Mr WHITE(11.24) —I enter the debate briefly not so much on the question of licence fees but to raise another matter which is very important in broadcasting in this country, and that is the present very restrictive nature of the granting of licences for television and radio broadcasting. Historically, there have been some very good reasons why we have our present system. We have geographical reasons. We have economic reasons-not the least of which is that there has been a problem with frequencies throughout Australia, and that problem still exists, with some 700 stations operating. It is also clear-and I think that the Minister for Communications (Mr Duffy) would be the first to acknowledge this-that there is a growing and unsatisfied need for the granting of more licences in this country.

In a Press release by the Minister recently, on 23 August, he states that the Government has allocated over half a million dollars to help it to reduce a backlog in planning proposals for broadcasting services.

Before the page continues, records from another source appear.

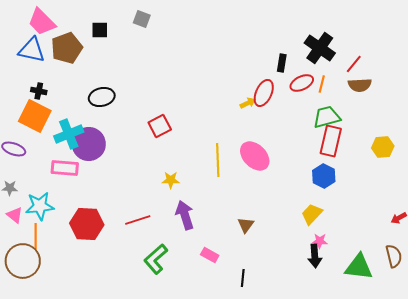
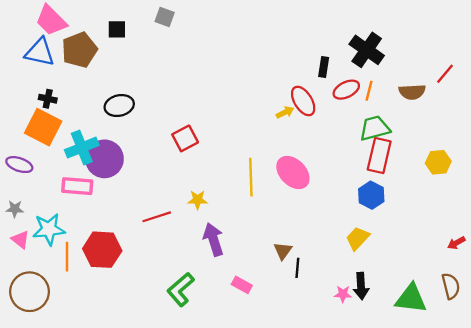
red line: (354, 64) -> (445, 74), moved
red ellipse: (264, 93) -> (303, 101), turned -56
red line: (138, 220) -> (157, 217), moved
orange line: (36, 236) -> (67, 257), moved
pink star: (320, 241) -> (343, 294), moved
black line: (243, 278) -> (297, 268), moved

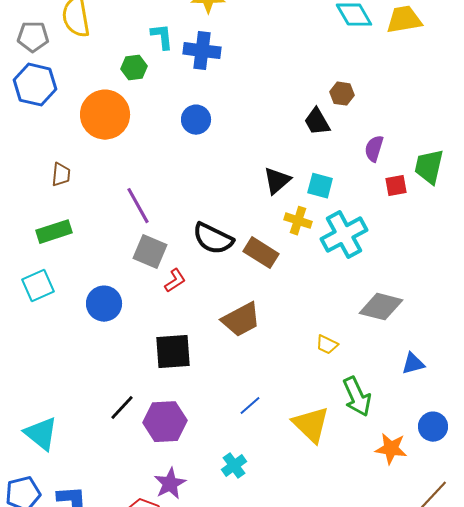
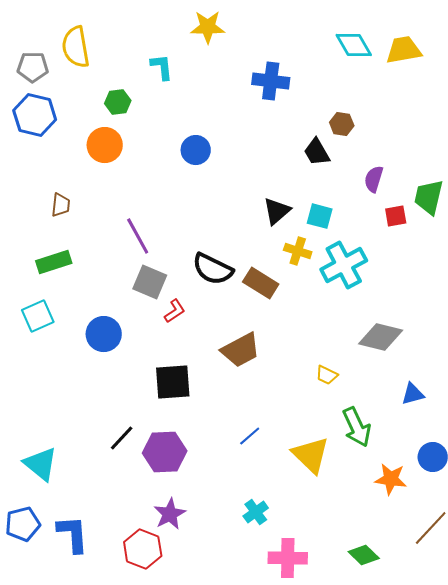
blue cross: (202, 51) -> (271, 81), moved
green hexagon: (134, 68) -> (118, 102), moved
orange circle: (105, 115) -> (105, 145), size x0.7
cyan cross: (234, 466) -> (256, 512), moved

The Press release says:

The Minister said that at present his Department had 550 expressions of interest in the provision of broadcasting services on its books.

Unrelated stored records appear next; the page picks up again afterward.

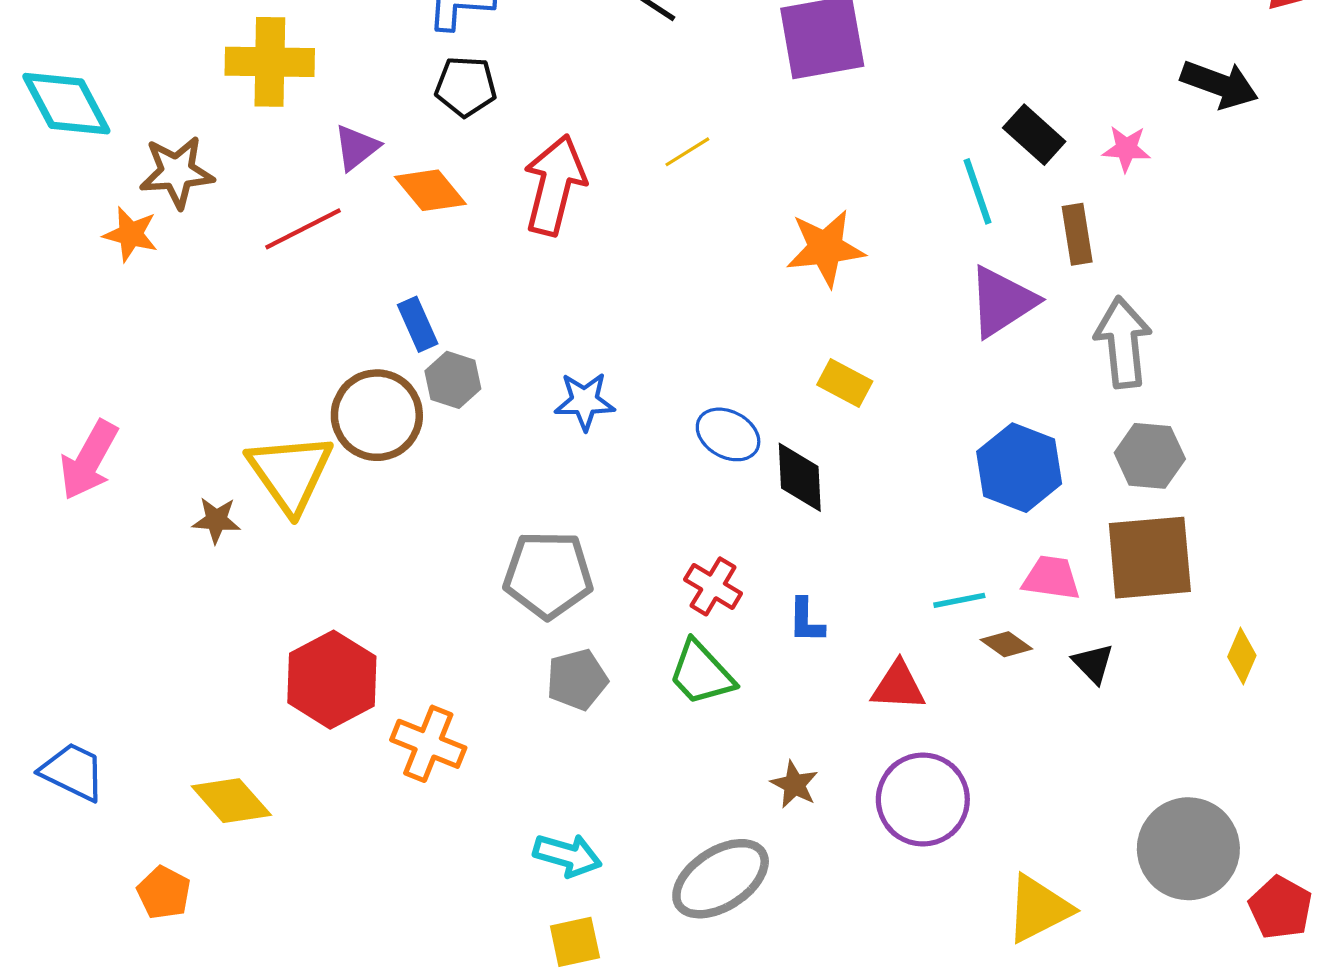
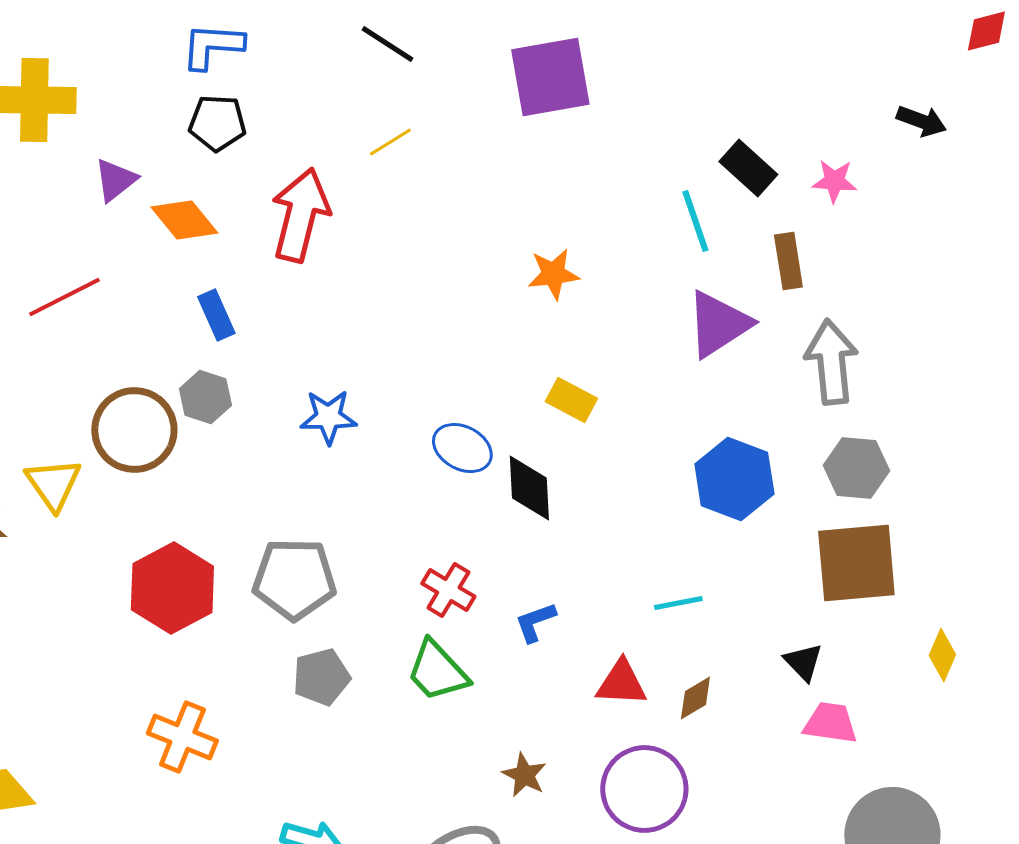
black arrow: (1219, 84) -> (921, 121), size x0.7
yellow line: (687, 152) -> (390, 142), moved
red line: (303, 229) -> (64, 297), moved
orange star: (825, 248) -> (553, 274), size x0.7
blue rectangle: (418, 324) -> (216, 315), moved
yellow triangle: (290, 473) -> (53, 484), size x0.7
pink trapezoid: (1051, 578) -> (830, 723), moved
blue L-shape: (806, 621) -> (535, 622), turned 69
brown diamond: (1006, 644) -> (695, 698), moved, turned -66
red hexagon: (332, 680) -> (172, 588), moved

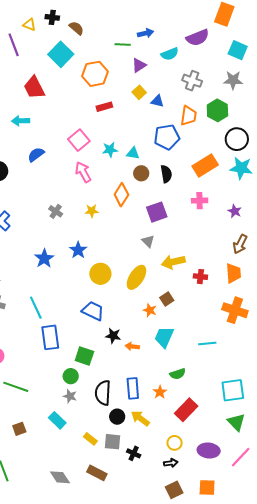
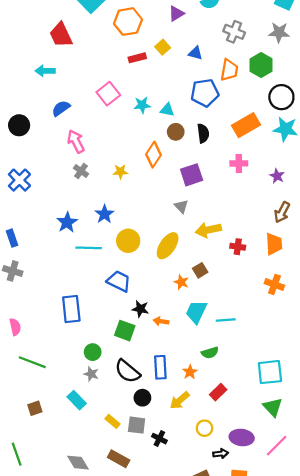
yellow square: (139, 92) -> (163, 47), moved
pink arrow: (83, 172) -> (76, 141), moved
cyan line: (36, 308) -> (89, 248), moved, turned -65
orange cross: (235, 310) -> (274, 284), size x0.7
cyan line: (207, 343) -> (226, 320), moved
green square: (84, 356) -> (125, 331), moved
black semicircle: (103, 393) -> (127, 371), turned -55
red rectangle: (186, 410) -> (218, 392), size x0.7
yellow arrow: (140, 418) -> (180, 400), moved, turned -78
black arrow: (171, 463) -> (221, 454), moved

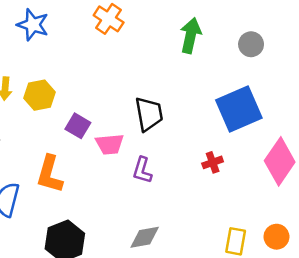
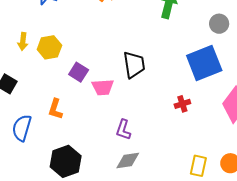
gray circle: (251, 44) -> (219, 24), moved
purple L-shape: (142, 170) -> (123, 130), moved
orange L-shape: (50, 174) -> (55, 109), size x0.7

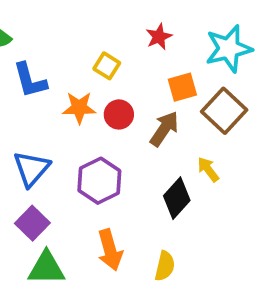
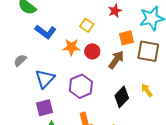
blue L-shape: (30, 80) -> (46, 32), turned -40
brown square: (224, 111) -> (148, 51), turned -35
yellow arrow: (208, 169) -> (147, 90), moved
purple square: (32, 223) -> (45, 108), turned 30

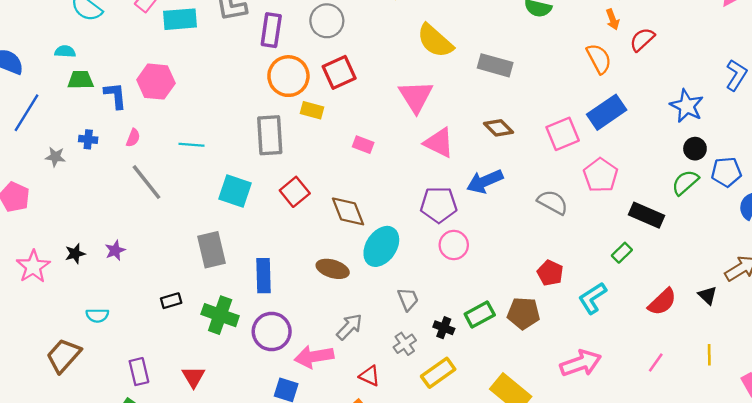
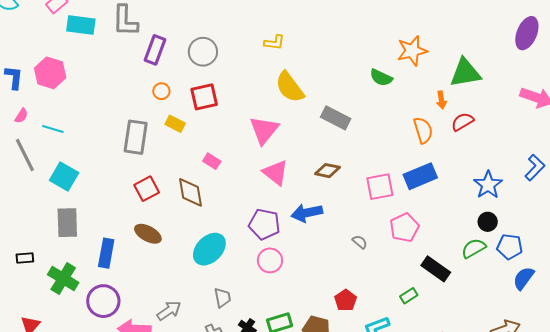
orange circle: (288, 76) -> (161, 91), size x0.5
brown diamond: (498, 128) -> (327, 171), turned -45
cyan line: (192, 145) -> (53, 129), moved
cyan square: (235, 191) -> (64, 176), moved
gray semicircle: (553, 202) -> (360, 242), size x0.6
brown diamond: (348, 211) -> (191, 192), moved
brown ellipse: (333, 269) -> (148, 234), moved

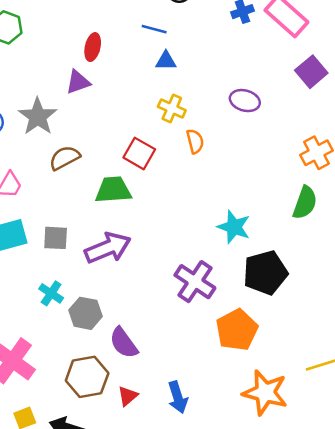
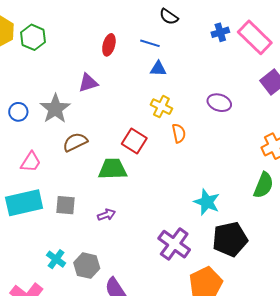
red ellipse: (93, 47) -> (109, 45), moved
purple arrow: (108, 248) -> (106, 215), size x0.5
cyan cross: (51, 293) -> (56, 259), moved

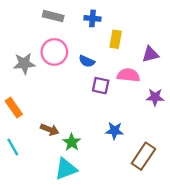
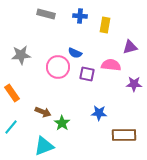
yellow rectangle: (116, 39) -> (105, 25), moved
pink circle: (54, 52) -> (58, 67), moved
cyan line: (13, 147) -> (11, 127), turned 70
brown rectangle: (143, 156) -> (124, 135), turned 55
cyan triangle: (66, 169) -> (44, 146), moved

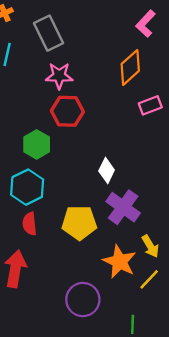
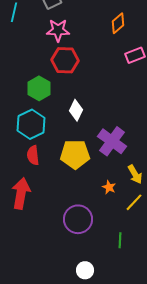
orange diamond: (130, 67) -> (118, 23), size x0.7
white diamond: (107, 170) -> (76, 110), moved
orange star: (120, 262) -> (109, 187), size x0.5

Expressions of interest totalling 550 is one hell of a backlog. This unsatisfied need, large as it is now, will continue to grow unless a new and radical approach is taken to the provision of services. In short, the system as we have known it, and as we know it now, must be freed up. Many of these requests should be granted, frequencies being available. The fact is that there are thousands of communities throughout Australia which want their own local facility to get their own advertising and local news across. As these communities grow and as new communities grow, this demand will increase. The other point that is well worth making is that where free enterprise can operate, it should be encouraged to do so, where there is no overriding reason why it should not operate.

I can well understand the objections of those who do not want the present system changed at all, because there are many stations throughout Australia which are making a very considerable amount of money and they have their own businesses to protect. That is fair enough. But they are trade objections, and those objections are not the ones which should be paramount. I find it somewhat ironical that many of the people who object to a freeing up of the system in Australia are the very people who, in public, are the staunchest supporters of the free enterprise system-except when it comes to their own interests. We could look at the system operated in the United States. There would be people who would say that that is not a satisfactory system because it is a much freer system than ours. But, generally speaking, I believe that there are lessons that we should be learning from the United States in attempting to overcome our problems.

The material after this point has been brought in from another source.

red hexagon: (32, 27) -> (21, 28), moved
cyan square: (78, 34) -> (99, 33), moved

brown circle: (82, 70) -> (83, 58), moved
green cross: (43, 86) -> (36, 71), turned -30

I have no doubt that any change of approach or any expansion of broadcasting facilities in this country will require some painful adjustment on the part of some operators. But I have no doubt in my mind, from speaking to a wide range of people in the industry, that this adjustment must be undertaken; otherwise, very simply, the problem will get worse. There are some broad solutions which I should like to put to the Minister-I am sure that he is aware of them-such as the clearing of existing frequency bands, having a good look at low power stations operating in various communities where their range is restricted to a particular community, the sharing of frequencies, restricted hours of operation of some new stations, and, in some cases, perhaps the increased use of cable.

The point I make is that we must help those smaller towns and communities which have no local communications facilities-radio or television-to acquire them if they wish. It just does not make sense that if a group in the community were to form a company, put up money and take a chance-all the other things having been taken into account, particularly frequencies-they should not be allowed to provide extra facilities in that area.

I turn to a matter which affects my own area in particular, that is, the local television station on the Gold Coast. I refer to a letter which I recently received from the Minister. That letter states:

The Broadcasting and Television Act 1942 prevents the grant or renewal of translator station licences where the area concerned is receiving satisfactory reception of programs from a local commercial television station . . .

The letter goes on:

I am sure you will agree that Gold Coast residents, who are within the Brisbane Metropolitan Television Area, would be strongly opposed to any suggestion that they be deprived of Brisbane television services.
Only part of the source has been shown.